Space age planning brings problems down to earth
Published: 27 Jan 2004 17:25 GMT
On a rocky plateau 300 million miles from here, The Mars Exploration Rover A – known to its friends and PR operatives as Spirit – sits quietly, conserving its strength after a near-fatal computer breakdown. As it was not named the Mars Static Nervous Wreck A, you may assume that things are not going exactly to plan.
Much closer to home, gaggles of geeks sit with furrowed brows as they work out exactly why the machine went mad just a third of the way through its mission, when everything was looking spotless. Instead of preparing to drill into a large and tempting rock, the robot had the silicon equivalent of a prolonged and devastating epileptic fit: when HQ tried to tune in, all they heard was binary gibberish.
You will not be surprised to learn that the number one suspect for the space probe's misery is buggy software, nor that Spirit's twin, Opportunity, is being handled with the kiddest of gloves as it too unfurls its sensors on the other side of the planet.

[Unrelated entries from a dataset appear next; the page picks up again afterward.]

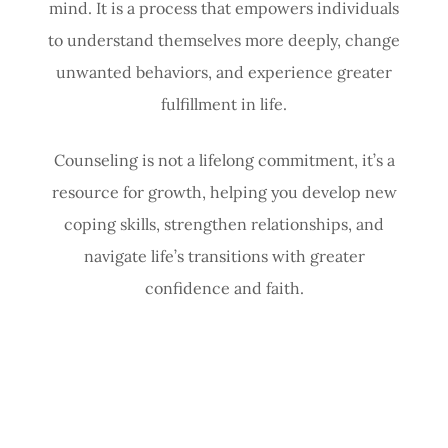
mind. It is a process that empowers individuals
to understand themselves more deeply, change
unwanted behaviors, and experience greater
fulfillment in life.
Counseling is not a lifelong commitment, it’s a
resource for growth, helping you develop new
coping skills, strengthen relationships, and
navigate life’s transitions with greater
confidence and faith.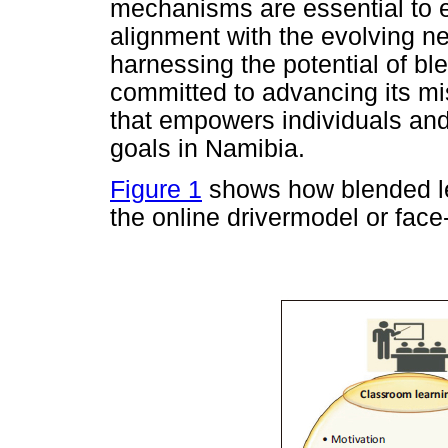
mechanisms are essential to
alignment with the evolving n
harnessing the potential of b
committed to advancing its mis
that empowers individuals and
goals in Namibia.
Figure 1
shows how blended lea
the online drivermodel or face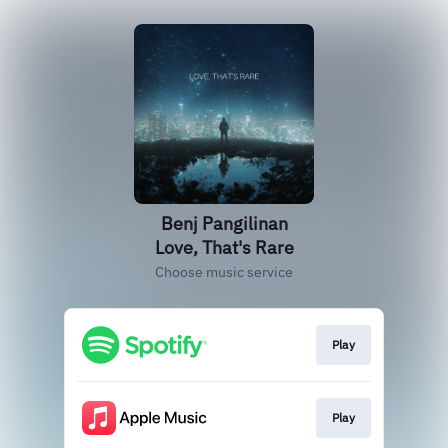
Benj Pangilinan
Love, That's Rare
Choose music service
Play
Play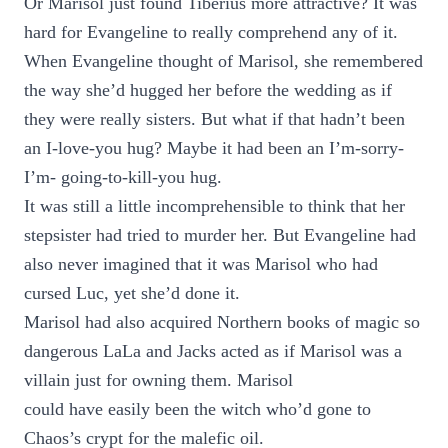
Or Marisol just found Tiberius more attractive? It was
hard for Evangeline to really comprehend any of it.
When Evangeline thought of Marisol, she remembered
the way she’d hugged her before the wedding as if
they were really sisters. But what if that hadn’t been
an I-love-you hug? Maybe it had been an I’m-sorry-
I’m- going-to-kill-you hug.
It was still a little incomprehensible to think that her
stepsister had tried to murder her. But Evangeline had
also never imagined that it was Marisol who had
cursed Luc, yet she’d done it.
Marisol had also acquired Northern books of magic so
dangerous LaLa and Jacks acted as if Marisol was a
villain just for owning them. Marisol
could have easily been the witch who’d gone to
Chaos’s crypt for the malefic oil.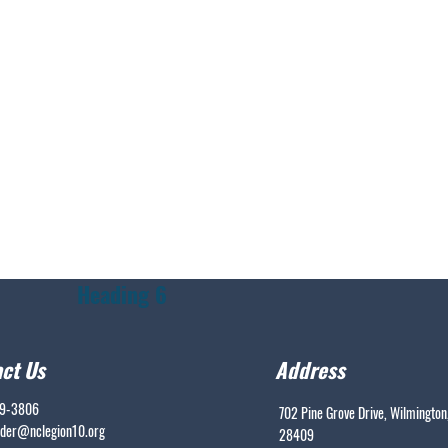
Heading 6
ct Us
Address
99-3806
702 Pine Grove Drive, Wilmington
er@nclegion10.org
28409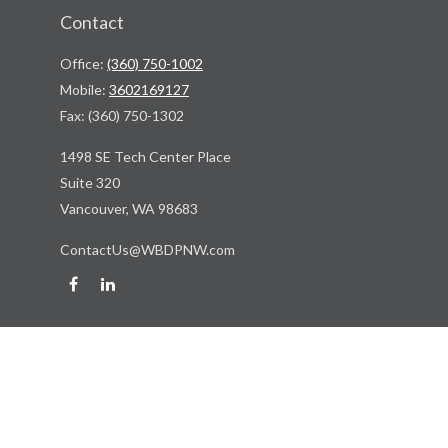
Contact
Office:
(360) 750-1002
Mobile:
3602169127
Fax:
(360) 750-1302
1498 SE Tech Center Place
Suite 320
Vancouver,
WA
98683
ContactUs@WBDPNW.com
Quick Links
Retirement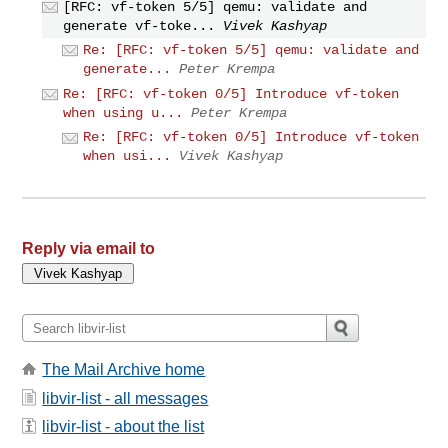
[RFC: vf-token 5/5] qemu: validate and
generate vf-toke...
Vivek Kashyap
Re: [RFC: vf-token 5/5] qemu: validate and
generate...
Peter Krempa
Re: [RFC: vf-token 0/5] Introduce vf-token
when using u...
Peter Krempa
Re: [RFC: vf-token 0/5] Introduce vf-token
when usi...
Vivek Kashyap
Reply via email to
The Mail Archive home
libvir-list - all messages
libvir-list - about the list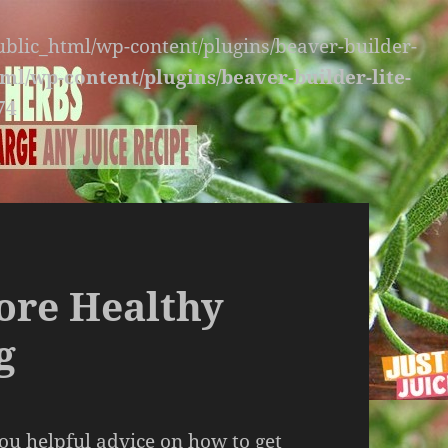
public_html/wp-content/plugins/beaver-builder-
ml/wp-content/plugins/beaver-builder-lite-
74
ore Healthy
g
you helpful advice on how to get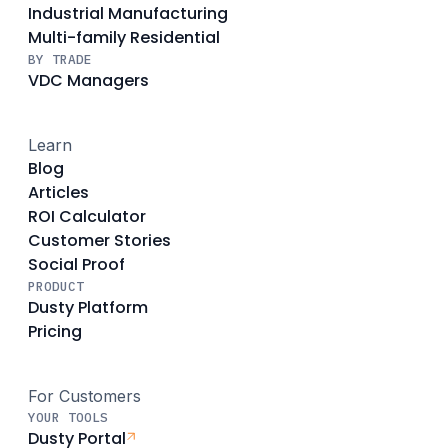
Industrial Manufacturing
Multi-family Residential
BY TRADE
VDC Managers
Learn
Blog
Articles
ROI Calculator
Customer Stories
Social Proof
PRODUCT
Dusty Platform
Pricing
For Customers
YOUR TOOLS
Dusty Portal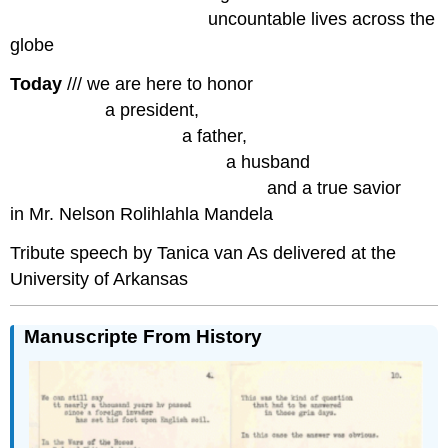
……………………………
uncountable lives across the
globe
Today
/// we are here to honor
…………….
a president,
………………………..
a father,
………………………………
a husband
…………………………………….
and a true savior
in Mr. Nelson Rolihlahla Mandela
Tribute speech by Tanica van As delivered at the
University of Arkansas
Manuscripte From History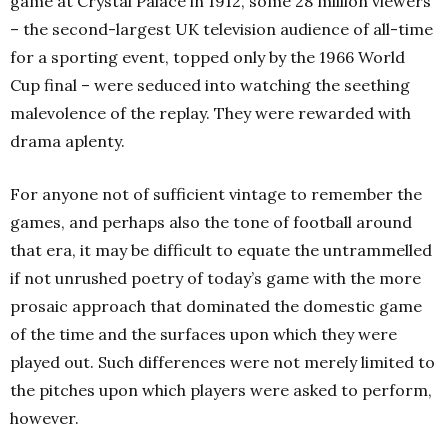
game at Crystal Palace in 1912, some 28 million viewers
– the second-largest UK television audience of all-time
for a sporting event, topped only by the 1966 World
Cup final – were seduced into watching the seething
malevolence of the replay. They were rewarded with
drama aplenty.
For anyone not of sufficient vintage to remember the
games, and perhaps also the tone of football around
that era, it may be difficult to equate the untrammelled
if not unrushed poetry of today’s game with the more
prosaic approach that dominated the domestic game
of the time and the surfaces upon which they were
played out. Such differences were not merely limited to
the pitches upon which players were asked to perform,
however.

It's happened before: same planet, same people, same problem. Five years ago, the Mars Pathfinder mission was also busy scurrying across the Martian surface -- not doing so much science, but testing out many of the techniques used by the Rovers. Just as with the Rovers, a mysterious problem caused the machinery to reset itself continually, never getting to the point where it could do its programmed tasks or return information. And as with the Rovers, the engineers running the mission were presented with a mystery: the local replica of the robot wasn't repeating the problem and you can't slap a logic analyser on a chip from the best part of half a billion miles away.
You might think, reasonably, that a NASA-developed space mission would fly with as many redundant, hand-crafted ultra-reliable systems as man has ever seen. It doesn't work like that, especially with robotic craft where lives aren't at stake. One of the most important factors is obtaining as much science per dollar as possible -- which means keeping launch costs down and active payload up. Redundant systems are dead weight. And far from automatically improving safety, back-up systems increase complexity and can even reduce reliability -- just ask anyone with experience of uninterruptable power supplies.